[Stored items]
----

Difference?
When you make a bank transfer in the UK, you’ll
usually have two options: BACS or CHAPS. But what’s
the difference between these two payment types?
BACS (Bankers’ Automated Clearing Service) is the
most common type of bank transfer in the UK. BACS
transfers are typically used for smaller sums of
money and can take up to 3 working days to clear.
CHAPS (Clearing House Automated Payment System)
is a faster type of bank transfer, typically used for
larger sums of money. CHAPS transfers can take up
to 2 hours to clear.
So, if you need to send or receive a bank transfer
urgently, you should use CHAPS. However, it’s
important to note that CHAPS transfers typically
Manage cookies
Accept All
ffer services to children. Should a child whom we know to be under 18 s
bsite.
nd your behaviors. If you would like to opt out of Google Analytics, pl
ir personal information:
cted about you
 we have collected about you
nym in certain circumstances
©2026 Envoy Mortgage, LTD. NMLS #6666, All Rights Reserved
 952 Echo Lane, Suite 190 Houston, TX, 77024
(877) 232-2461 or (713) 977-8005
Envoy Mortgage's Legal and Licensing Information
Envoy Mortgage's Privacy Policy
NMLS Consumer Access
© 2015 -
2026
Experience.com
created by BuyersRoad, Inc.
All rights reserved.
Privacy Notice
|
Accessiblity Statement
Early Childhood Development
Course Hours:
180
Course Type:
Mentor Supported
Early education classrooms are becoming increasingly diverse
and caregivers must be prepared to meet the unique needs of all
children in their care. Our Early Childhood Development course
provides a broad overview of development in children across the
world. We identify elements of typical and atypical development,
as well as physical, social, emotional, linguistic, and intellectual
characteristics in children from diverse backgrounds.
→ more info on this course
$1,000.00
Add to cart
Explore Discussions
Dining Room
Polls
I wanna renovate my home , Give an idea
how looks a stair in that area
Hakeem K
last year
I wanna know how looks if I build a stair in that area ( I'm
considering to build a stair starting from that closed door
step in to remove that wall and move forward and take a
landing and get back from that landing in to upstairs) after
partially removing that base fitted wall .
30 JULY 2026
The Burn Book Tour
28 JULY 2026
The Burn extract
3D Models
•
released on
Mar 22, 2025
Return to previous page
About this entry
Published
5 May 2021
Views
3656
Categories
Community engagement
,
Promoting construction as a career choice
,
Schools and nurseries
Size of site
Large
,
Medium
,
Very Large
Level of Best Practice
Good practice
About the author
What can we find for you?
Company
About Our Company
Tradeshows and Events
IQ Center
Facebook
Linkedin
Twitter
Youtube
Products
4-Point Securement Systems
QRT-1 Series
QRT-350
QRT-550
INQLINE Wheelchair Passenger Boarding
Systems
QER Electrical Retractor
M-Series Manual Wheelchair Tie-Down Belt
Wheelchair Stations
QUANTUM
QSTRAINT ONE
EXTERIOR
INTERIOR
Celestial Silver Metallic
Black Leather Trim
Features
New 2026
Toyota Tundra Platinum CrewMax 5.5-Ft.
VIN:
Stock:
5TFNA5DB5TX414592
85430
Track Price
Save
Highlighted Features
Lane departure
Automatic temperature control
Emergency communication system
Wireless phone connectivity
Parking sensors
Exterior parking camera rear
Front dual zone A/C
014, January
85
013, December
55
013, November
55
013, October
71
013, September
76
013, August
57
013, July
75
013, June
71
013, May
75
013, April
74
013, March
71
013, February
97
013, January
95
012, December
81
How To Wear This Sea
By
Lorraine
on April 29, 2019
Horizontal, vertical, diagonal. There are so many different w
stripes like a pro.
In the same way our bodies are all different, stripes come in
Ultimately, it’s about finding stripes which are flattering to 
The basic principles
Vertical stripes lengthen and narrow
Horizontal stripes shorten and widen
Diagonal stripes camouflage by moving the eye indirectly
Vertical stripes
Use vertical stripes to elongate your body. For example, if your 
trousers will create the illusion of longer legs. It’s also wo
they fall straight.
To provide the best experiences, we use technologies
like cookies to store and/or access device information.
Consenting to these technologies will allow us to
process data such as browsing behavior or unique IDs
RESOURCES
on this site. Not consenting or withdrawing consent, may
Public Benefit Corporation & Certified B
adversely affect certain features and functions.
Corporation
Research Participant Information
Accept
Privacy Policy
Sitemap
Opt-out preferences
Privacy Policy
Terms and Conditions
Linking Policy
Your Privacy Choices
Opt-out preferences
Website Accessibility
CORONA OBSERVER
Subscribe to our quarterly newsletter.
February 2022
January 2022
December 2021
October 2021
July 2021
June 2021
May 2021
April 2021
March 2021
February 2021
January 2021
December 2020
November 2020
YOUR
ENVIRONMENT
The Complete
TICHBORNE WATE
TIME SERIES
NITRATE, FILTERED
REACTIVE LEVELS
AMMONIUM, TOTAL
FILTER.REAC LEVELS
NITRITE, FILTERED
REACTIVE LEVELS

----

= Work task =
Transcribe the data above in full, exactly.

= Reply =
Difference?
When you make a bank transfer in the UK, you’ll
usually have two options: BACS or CHAPS. But what’s
the difference between these two payment types?
BACS (Bankers’ Automated Clearing Service) is the
most common type of bank transfer in the UK. BACS
transfers are typically used for smaller sums of
money and can take up to 3 working days to clear.
CHAPS (Clearing House Automated Payment System)
is a faster type of bank transfer, typically used for
larger sums of money. CHAPS transfers can take up
to 2 hours to clear.
So, if you need to send or receive a bank transfer
urgently, you should use CHAPS. However, it’s
important to note that CHAPS transfers typically
Manage cookies
Accept All
ffer services to children. Should a child whom we know to be under 18 s
bsite.
nd your behaviors. If you would like to opt out of Google Analytics, pl
ir personal information:
cted about you
 we have collected about you
nym in certain circumstances
©2026 Envoy Mortgage, LTD. NMLS #6666, All Rights Reserved
 952 Echo Lane, Suite 190 Houston, TX, 77024
(877) 232-2461 or (713) 977-8005
Envoy Mortgage's Legal and Licensing Information
Envoy Mortgage's Privacy Policy
NMLS Consumer Access
© 2015 -
2026
Experience.com
created by BuyersRoad, Inc.
All rights reserved.
Privacy Notice
|
Accessiblity Statement
Early Childhood Development
Course Hours:
180
Course Type:
Mentor Supported
Early education classrooms are becoming increasingly diverse
and caregivers must be prepared to meet the unique needs of all
children in their care. Our Early Childhood Development course
provides a broad overview of development in children across the
world. We identify elements of typical and atypical development,
as well as physical, social, emotional, linguistic, and intellectual
characteristics in children from diverse backgrounds.
→ more info on this course
$1,000.00
Add to cart
Explore Discussions
Dining Room
Polls
I wanna renovate my home , Give an idea
how looks a stair in that area
Hakeem K
last year
I wanna know how looks if I build a stair in that area ( I'm
considering to build a stair starting from that closed door
step in to remove that wall and move forward and take a
landing and get back from that landing in to upstairs) after
partially removing that base fitted wall .
30 JULY 2026
The Burn Book Tour
28 JULY 2026
The Burn extract
3D Models
•
released on
Mar 22, 2025
Return to previous page
About this entry
Published
5 May 2021
Views
3656
Categories
Community engagement
,
Promoting construction as a career choice
,
Schools and nurseries
Size of site
Large
,
Medium
,
Very Large
Level of Best Practice
Good practice
About the author
What can we find for you?
Company
About Our Company
Tradeshows and Events
IQ Center
Facebook
Linkedin
Twitter
Youtube
Products
4-Point Securement Systems
QRT-1 Series
QRT-350
QRT-550
INQLINE Wheelchair Passenger Boarding
Systems
QER Electrical Retractor
M-Series Manual Wheelchair Tie-Down Belt
Wheelchair Stations
QUANTUM
QSTRAINT ONE
EXTERIOR
INTERIOR
Celestial Silver Metallic
Black Leather Trim
Features
New 2026
Toyota Tundra Platinum CrewMax 5.5-Ft.
VIN:
Stock:
5TFNA5DB5TX414592
85430
Track Price
Save
Highlighted Features
Lane departure
Automatic temperature control
Emergency communication system
Wireless phone connectivity
Parking sensors
Exterior parking camera rear
Front dual zone A/C
014, January
85
013, December
55
013, November
55
013, October
71
013, September
76
013, August
57
013, July
75
013, June
71
013, May
75
013, April
74
013, March
71
013, February
97
013, January
95
012, December
81
How To Wear This Sea
By
Lorraine
on April 29, 2019
Horizontal, vertical, diagonal. There are so many different w
stripes like a pro.
In the same way our bodies are all different, stripes come in
Ultimately, it’s about finding stripes which are flattering to 
The basic principles
Vertical stripes lengthen and narrow
Horizontal stripes shorten and widen
Diagonal stripes camouflage by moving the eye indirectly
Vertical stripes
Use vertical stripes to elongate your body. For example, if your 
trousers will create the illusion of longer legs. It’s also wo
they fall straight.
To provide the best experiences, we use technologies
like cookies to store and/or access device information.
Consenting to these technologies will allow us to
process data such as browsing behavior or unique IDs
RESOURCES
on this site. Not consenting or withdrawing consent, may
Public Benefit Corporation & Certified B
adversely affect certain features and functions.
Corporation
Research Participant Information
Accept
Privacy Policy
Sitemap
Opt-out preferences
Privacy Policy
Terms and Conditions
Linking Policy
Your Privacy Choices
Opt-out preferences
Website Accessibility
CORONA OBSERVER
Subscribe to our quarterly newsletter.
February 2022
January 2022
December 2021
October 2021
July 2021
June 2021
May 2021
April 2021
March 2021
February 2021
January 2021
December 2020
November 2020
YOUR
ENVIRONMENT
The Complete
TICHBORNE WATE
TIME SERIES
NITRATE, FILTERED
REACTIVE LEVELS
AMMONIUM, TOTAL
FILTER.REAC LEVELS
NITRITE, FILTERED
REACTIVE LEVELS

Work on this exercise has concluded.